GiulioRossetti / cdlib

Community Discovery Library
http://cdlib.readthedocs.io
BSD 2-Clause "Simplified" License
379 stars 72 forks source link

algorithms.leiden() breaks when the input networkx graph's nodes are neither strings nor ints #243

Open shashank025 opened 6 months ago

shashank025 commented 6 months ago

Describe the bug Similar to issue #241 and with the same root cause.
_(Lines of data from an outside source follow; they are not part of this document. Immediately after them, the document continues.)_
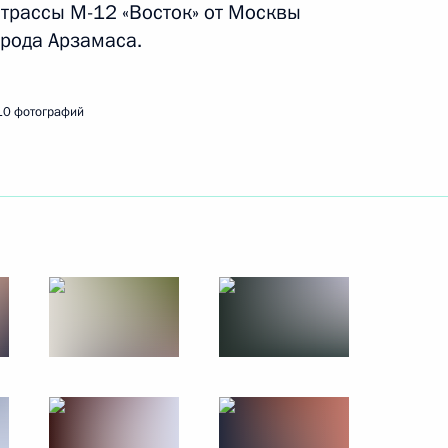
 трассы М-12 «Восток» от Москвы
19 сентября 2023 года
17 фото
орода Арзамаса.
10 фотографий
Посещение
судостроительного
комплекса «Звезда»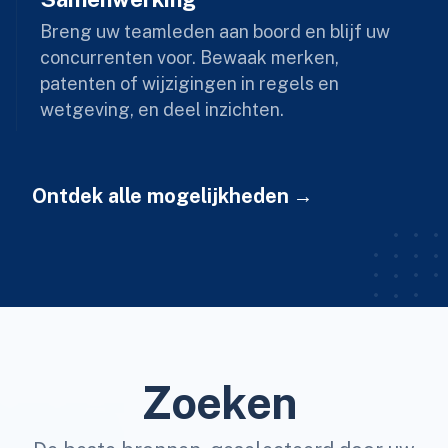
Breng uw teamleden aan boord en blijf uw
concurrenten voor. Bewaak merken,
patenten of wijzigingen in regels en
wetgeving, en deel inzichten.
Ontdek alle mogelijkheden
Zoeken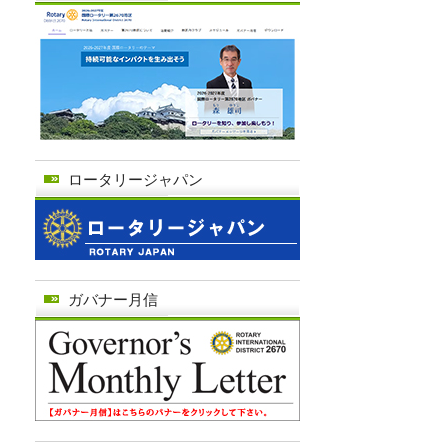
ロータリージャパン
ガバナー月信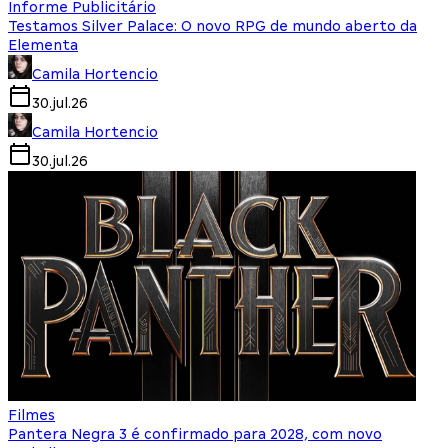
Informe Publicitário
Testamos Silver Palace: O novo RPG de mundo aberto da
Elementa
Camila Hortencio
30.jul.26
Camila Hortencio
30.jul.26
Filmes
Pantera Negra 3 é confirmado para 2028, com novo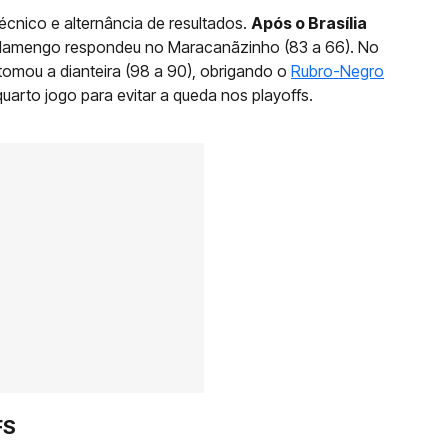
técnico e alternância de resultados.
Após o Brasília
Flamengo respondeu no Maracanãzinho (83 a 66). No
etomou a dianteira (98 a 90), obrigando o
Rubro-Negro
quarto jogo para evitar a queda nos playoffs.
FS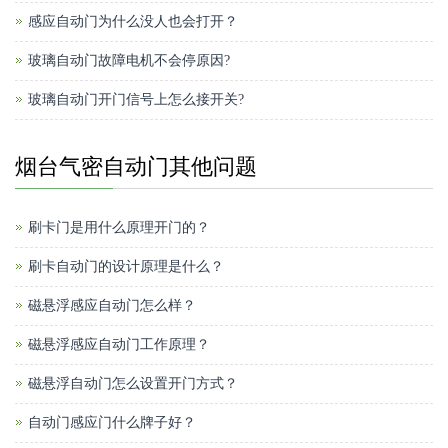
感应自动门为什么没人也会打开？
玻璃自动门故障电机不会停原因?
玻璃自动门开门信号上怎么接开关?
烟台气密自动门其他问题
刷卡门是用什么原理开门的？
刷卡自动门的设计原理是什么？
磁悬浮感应自动门怎么样？
磁悬浮感应自动门工作原理？
磁悬浮自动门怎么设置开门方式？
自动门感应门什么牌子好？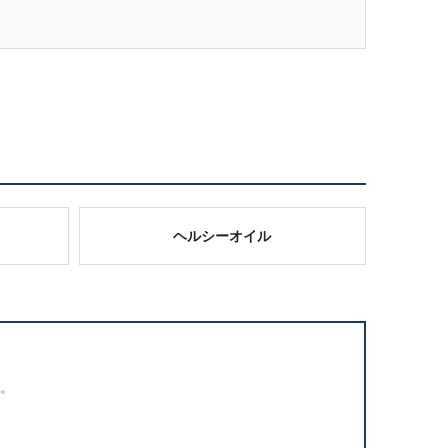
ヘルシーオイル
。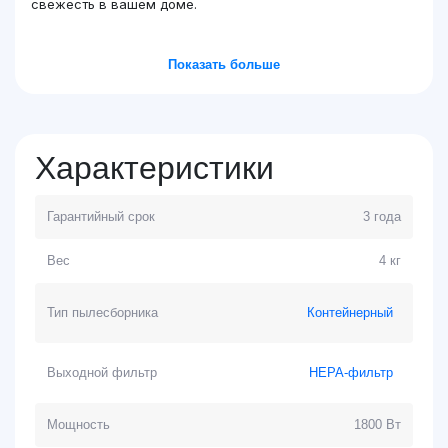
свежесть в вашем доме.
Показать больше
Характеристики
Гарантийный срок
3 года
Вес
4 кг
Тип пылесборника
Контейнерный
Выходной фильтр
HEPA-фильтр
Мощность
1800 Вт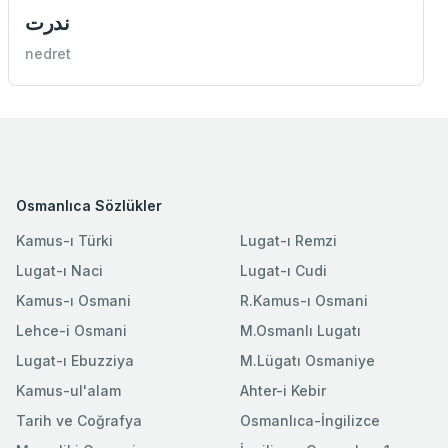
‌ندرت
nedret
Osmanlıca Sözlükler
Kamus-ı Türki
Lugat-ı Remzi
Lugat-ı Naci
Lugat-ı Cudi
Kamus-ı Osmani
R.Kamus-ı Osmani
Lehce-i Osmani
M.Osmanlı Lugatı
Lugat-ı Ebuzziya
M.Lügatı Osmaniye
Kamus-ul'alam
Ahter-i Kebir
Tarih ve Coğrafya
Osmanlıca-İngilizce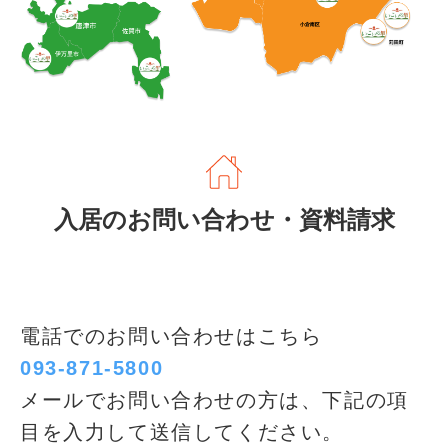
入居のお問い合わせ・資料請求
電話でのお問い合わせはこちら
093-871-5800
メールでお問い合わせの方は、下記の項
目を入力して送信してください。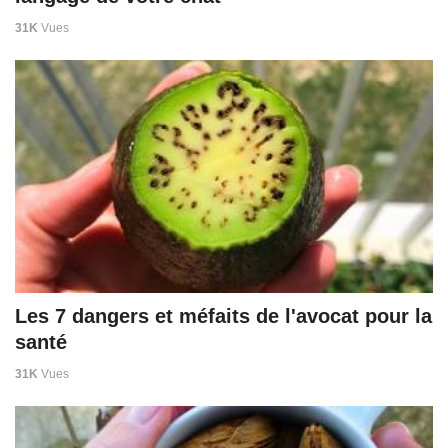
31K
Vues
Les 7 dangers et méfaits de l'avocat pour la
santé
31K
Vues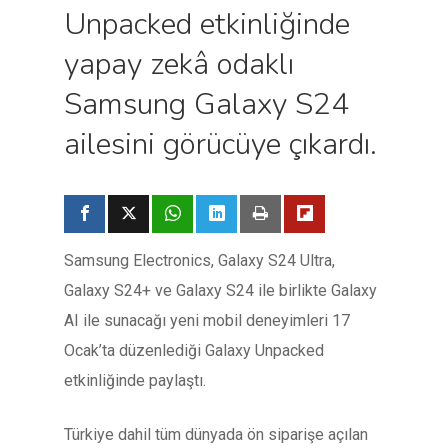
Unpacked etkinliğinde
yapay zekâ odaklı
Samsung Galaxy S24
ailesini görücüye çıkardı.
Samsung Electronics, Galaxy S24 Ultra,
Galaxy S24+ ve Galaxy S24 ile birlikte Galaxy
AI ile sunacağı yeni mobil deneyimleri 17
Ocak’ta düzenlediği Galaxy Unpacked
etkinliğinde paylaştı.
Türkiye dahil tüm dünyada ön siparişe açılan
The existing code only handles int and string type nodes, but networkx nodes can also be other Python hashable types.

To Reproduce Steps to reproduce the behavior:

Script (test.py) to repro the issue:

import networkx as nx
import igraph as ig

from cdlib import algorithms

class Node:
  def __init__(self, id, type):
    self.id = id
    self.type = type

  def __hash__(self):
    return hash(self.id)

  def __eq__(self, other):
    return self.id == other.id

john = Node('John Travolta', 'actor')
nick = Node('Nick Cage', 'actor')
face_off = Node('Face Off', 'movie')

G = nx.Graph()
G.add_node(john)
G.add_node(nick)
G.add_edge(john, face_off, label='ACTED_IN')
G.add_edge(nick, face_off, label='ACTED_IN')

clusters = algorithms.leiden(G)

This fails with:

Traceback (most recent call last):
  File "/Users/shashankr/projects/cdlib/test.py", line 28, in <module>
    clusters = algorithms.leiden(G)
               ^^^^^^^^^^^^^^^^^^^^
  File "/Users/shashankr/projects/cdlib/cdlib/algorithms/crisp_partition.py", line 632, in leiden
    return NodeClustering(
           ^^^^^^^^^^^^^^^
  File "/Users/shashankr/projects/cdlib/cdlib/classes/node_clustering.py", line 31, in __init__
    super().__init__(communities, graph, method_name, method_parameters, overlap)
  File "/Users/shashankr/projects/cdlib/cdlib/classes/clustering.py", line 42, in __init__
    communities = self.__convert_back_to_original_nodes_names_if_needed(communities)
                  ^^^^^^^^^^^^^^^^^^^^^^^^^^^^^^^^^^^^^^^^^^^^^^^^^^^^^^^^^^^^^^^^^^
  File "/Users/shashankr/projects/cdlib/cdlib/classes/clustering.py", line 21, in __convert_back_to_original_nodes_names_if_needed
    to_return.append([int(x[1:]) for x in com])
                      ^^^^^^^^^^
ValueError: invalid literal for int() with base 10: '<__main__.Node object at 0x100cdf5c0>'

Expected behavior

Invoking the above script (python test.py) should really just work, and not fail

Screenshots NA

Additional context

I'm hoping the fix for this is similar.

GiulioRossetti commented 6 months ago

See answer to #241